On Tuesday, Sen. Jon Tester, D-Mont., introduced legislation with Sens. John McCain, R-Ariz., and Johnny Isakson, R-Ga., that would extend the Choice plan until its money runs out, likely in early 2018. The bill also calls for fixes in the program to speed up VA payments and promote sharing of medical records.
“Have no doubt: If we let this program lapse, more than a million veterans will lose their ability to visit a community provider, the VA system will once again become overwhelmed, and veterans will go back to the pre-scandal days of unending wait-times for much-needed care,” McCain told the House committee, noting that the VA has said a broader revamp could take two years.
That panel led by Rep. Phil Roe, R-Tenn., was scheduled to consider a House version of the bill Wednesday.
Major veterans’ organizations and Democrats are closely watching the VA’s planned overhaul of the Choice program, after President Donald Trump’s transition team signaled in late December it was weighing a “public-private” option. Under that plan, veterans could get all their medical care in the private sector, with the government paying the bill.
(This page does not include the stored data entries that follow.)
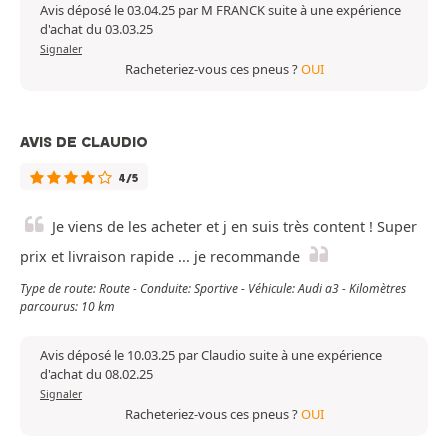
Avis déposé le 03.04.25 par M FRANCK suite à une expérience
d'achat du 03.03.25
Signaler
Racheteriez-vous ces pneus ?
OUI
AVIS DE CLAUDIO
4/5
Je viens de les acheter et j en suis très content ! Super
prix et livraison rapide ... je recommande
Type de route: Route - Conduite: Sportive - Véhicule: Audi a3 - Kilomètres
parcourus: 10 km
Avis déposé le 10.03.25 par Claudio suite à une expérience
d'achat du 08.02.25
Signaler
Racheteriez-vous ces pneus ?
OUI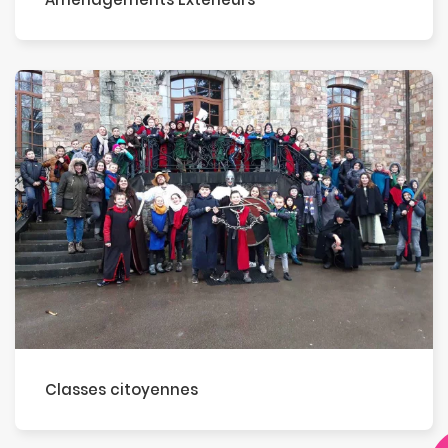
Classes citoyennes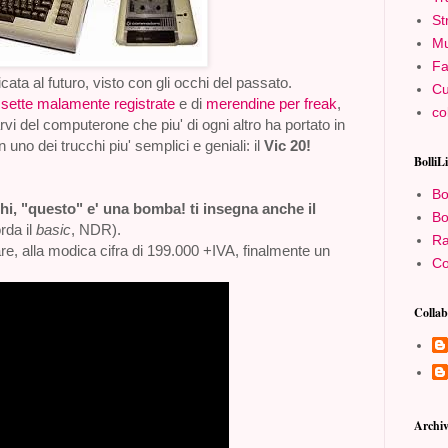
St
Mu
Fa
cata al futuro, visto con gli occhi del passato.
Cu
sette malamente registrate
e di
merendine per freak
,
co
rvi del computerone che piu' di ogni altro ha portato in
n uno dei trucchi piu' semplici e geniali: il
Vic 20!
BolliL
Bo
chi, "questo" e' una bomba! ti insegna anche il
Bo
rda il
basic
, NDR).
Ra
re, alla modica cifra di 199.000 +IVA, finalmente un
Co
.
Collab
Archiv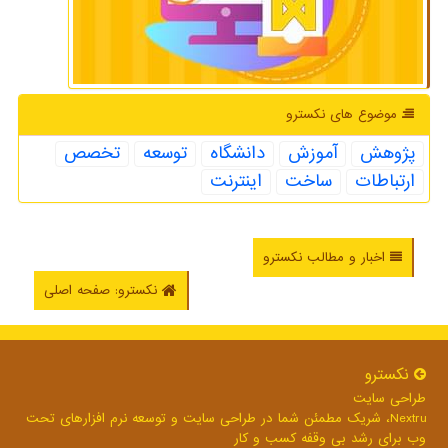
موضوع های نكسترو
پژوهش
آموزش
دانشگاه
توسعه
تخصص
ارتباطات
ساخت
اینترنت
اخبار و مطالب نکسترو
نکسترو: صفحه اصلی
نكسترو
طراحی سایت
Nextru، شریک مطمئن شما در طراحی سایت و توسعه نرم افزارهای تحت
وب برای رشد بی وقفه کسب و کار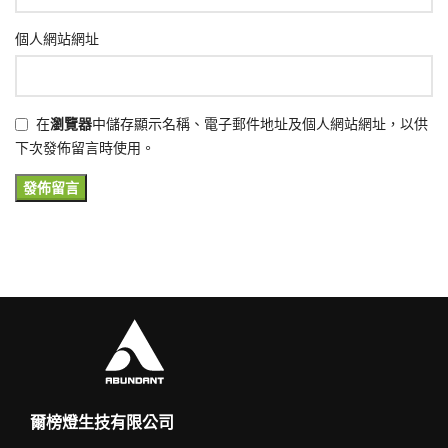
個人網站網址
在
瀏覽器
中儲存顯示名稱、電子郵件地址及個人網站網址，以供
下次發佈留言時使用。
爾榜燈生技有限公司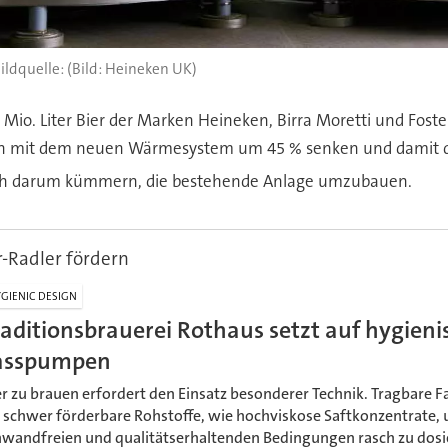
(Bild: Heineken UK)
Mio. Liter Bier der Marken Heineken, Birra Moretti und Foster
uch mit dem neuen Wärmesystem um 45 % senken und damit 
 sich darum kümmern, die bestehende Anlage umzubauen.
r-Radler fördern
GIENIC DESIGN
raditionsbrauerei Rothaus setzt auf hygieni
asspumpen
er zu brauen erfordert den Einsatz besonderer Technik. Tragbare
, schwer förderbare Rohstoffe, wie hochviskose Saftkonzentrate, 
nwandfreien und qualitätserhaltenden Bedingungen rasch zu dosi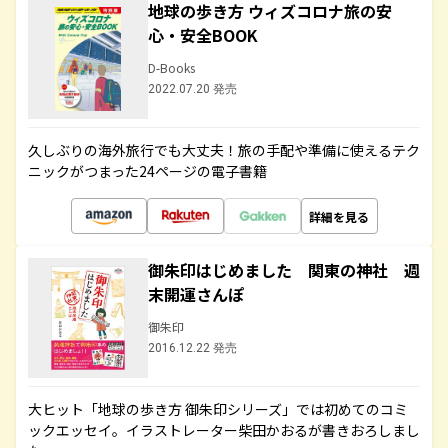
地球の歩き方 ウィズコロナ旅の安
心・安全BOOK
D-Books
2022.07.20 発売
久しぶりの海外旅行でも大丈夫！旅の手配や準備に使えるテク
ニックがつまった24ページの電子書籍
詳細を見る
御朱印はじめました 関東の神社 週
末開運さんぽ
御朱印
2016.12.22 発売
大ヒット「地球の歩き方 御朱印シリーズ」では初めてのコミ
ックエッセイ。イラストレーター柴田かおるが書きおろしまし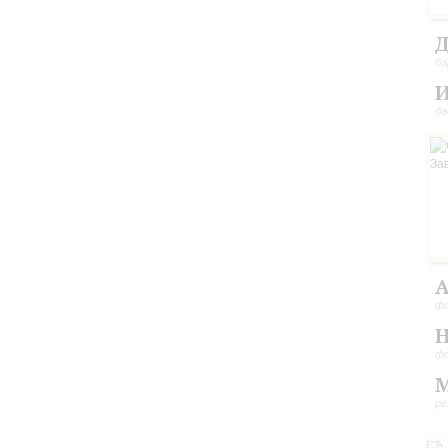
Д
ба
И
ба
А
ф
Н
ф
М
ре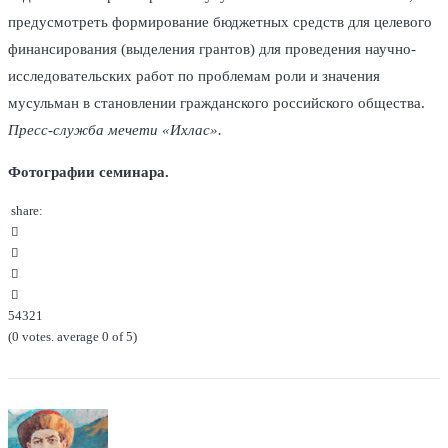
предусмотреть формирование бюджетных средств для целевого
финансирования (выделения грантов) для проведения научно-
исследовательских работ по проблемам роли и значения
мусульман в становлении гражданского российского общества.
Пресс-служба мечети «Ихлас».
Фотографии семинара.
share:
facebook
twitter
google+
linkedin
5
4
3
2
1
(
0 votes
. average
0
of 5)
Навигация
по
Veterans groups generally oppose that as a threat to the viability of VA medical centers.
After Trump selected him to be VA secretary, Shulkin has said he would not privatize the VA. He expressed support for an “integrated model,” without sketching the full details.
He says he wants to eliminate restrictions in which veterans may seek outside care only in cases where they had to wait more than 30 days for an appointment or drive more than 40 miles to a facility. But Shulkin also says he wants the VA to handle the scheduling and “customer service” for those outside appointments, something that the Government Accountability Office, Congress’ auditing arm, indicated could be problematic.
GAO recently reassigned a “high-risk” rating to VA’s health programs, citing in particular problems with its choice program. Randall Williamson, GAO’s health care director, said veterans could wait up to 81 days to receive outside care due to bureaucratic problems, in contrast to a stated goal of 30 days or less.
Williamson said the VA also faced significant challenges in overhauling the Choice program, citing the department’s outdated information technology systems as well as likely additional costs and staffing needed to administer the changes.
On Tuesday, Shulkin said he hopes to propose a broader overhaul to Congress within six months and said the VA would consider “off-the-shelf” IT programs such as those developed by Microsoft to speed the process. The VA also wants to create a broader network of outside providers, predominantly federally run medical centers by the Pentagon and the Indian Health Service, plus academic teaching hospitals.
Currently, more than 30 percent of VA appointments are made in the private-sector, up from fewer than 20 percent in 2014, as the VA’s 1,700 health facilities struggle to meet growing demands for medical care.
The Associated Press contributed to this article.